:: DATA IN THIS EXERCISE

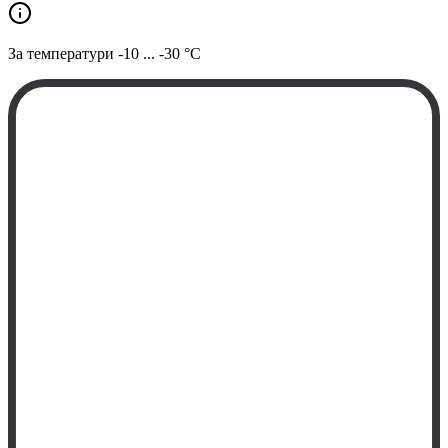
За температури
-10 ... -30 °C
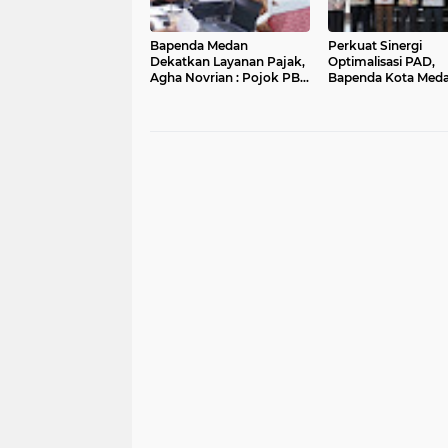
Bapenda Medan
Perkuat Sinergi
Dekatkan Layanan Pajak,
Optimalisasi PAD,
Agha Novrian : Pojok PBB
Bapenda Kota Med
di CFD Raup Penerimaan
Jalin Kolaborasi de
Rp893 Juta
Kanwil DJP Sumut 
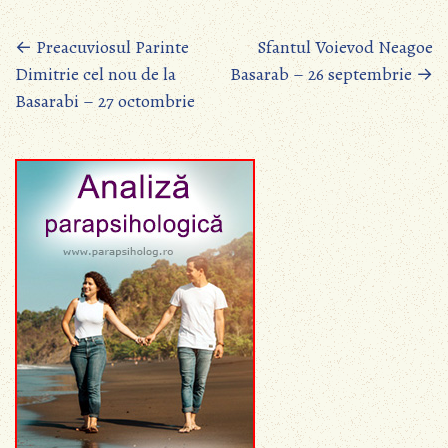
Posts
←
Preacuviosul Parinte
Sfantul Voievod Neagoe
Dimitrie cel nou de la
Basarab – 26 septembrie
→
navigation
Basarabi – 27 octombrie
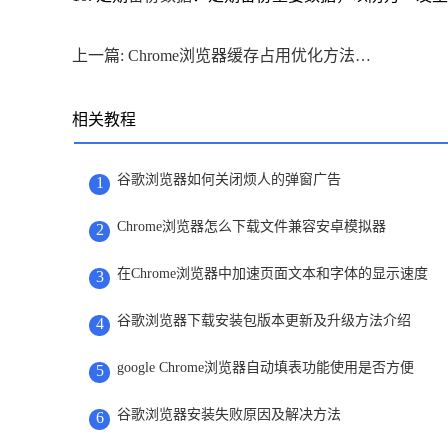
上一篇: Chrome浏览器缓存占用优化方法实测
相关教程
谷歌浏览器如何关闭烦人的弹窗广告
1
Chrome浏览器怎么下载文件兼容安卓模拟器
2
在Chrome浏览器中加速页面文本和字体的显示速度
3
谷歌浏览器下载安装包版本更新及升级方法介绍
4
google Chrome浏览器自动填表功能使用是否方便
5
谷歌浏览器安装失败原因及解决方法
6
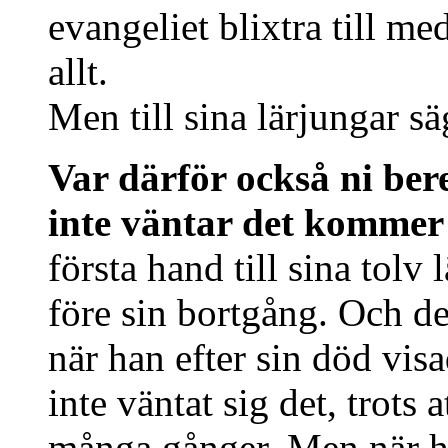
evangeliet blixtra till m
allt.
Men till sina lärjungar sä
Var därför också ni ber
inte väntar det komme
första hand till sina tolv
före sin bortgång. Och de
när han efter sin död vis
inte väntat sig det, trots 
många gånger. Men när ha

::::
:: DATA IN THIS EXERCISE

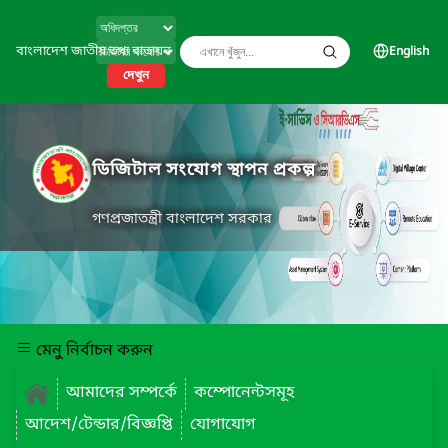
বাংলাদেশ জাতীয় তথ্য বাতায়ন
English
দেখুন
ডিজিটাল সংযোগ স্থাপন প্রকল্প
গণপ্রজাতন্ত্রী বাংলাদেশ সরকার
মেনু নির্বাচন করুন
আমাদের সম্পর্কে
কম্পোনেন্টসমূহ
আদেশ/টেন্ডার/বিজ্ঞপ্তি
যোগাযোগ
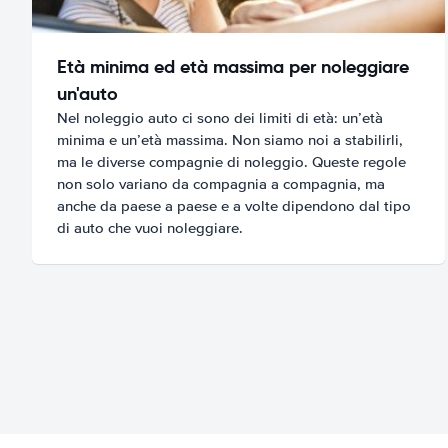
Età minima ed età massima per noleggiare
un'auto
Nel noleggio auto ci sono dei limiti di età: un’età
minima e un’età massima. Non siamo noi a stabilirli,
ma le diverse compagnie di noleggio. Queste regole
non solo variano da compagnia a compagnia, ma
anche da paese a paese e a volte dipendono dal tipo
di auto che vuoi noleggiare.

::::
:: DATA IN THIS EXERCISE

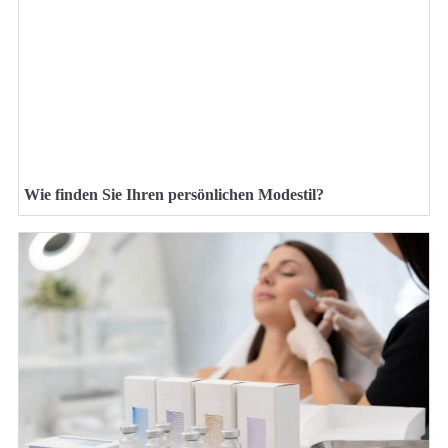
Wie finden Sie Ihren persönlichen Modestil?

::::

TO DO – The lines to copy are those above that contain the string "minima".

ANSWER FOR THE TASK –
Età minima ed età massima per noleggiare
minima e un’età massima. Non siamo noi a stabilirli,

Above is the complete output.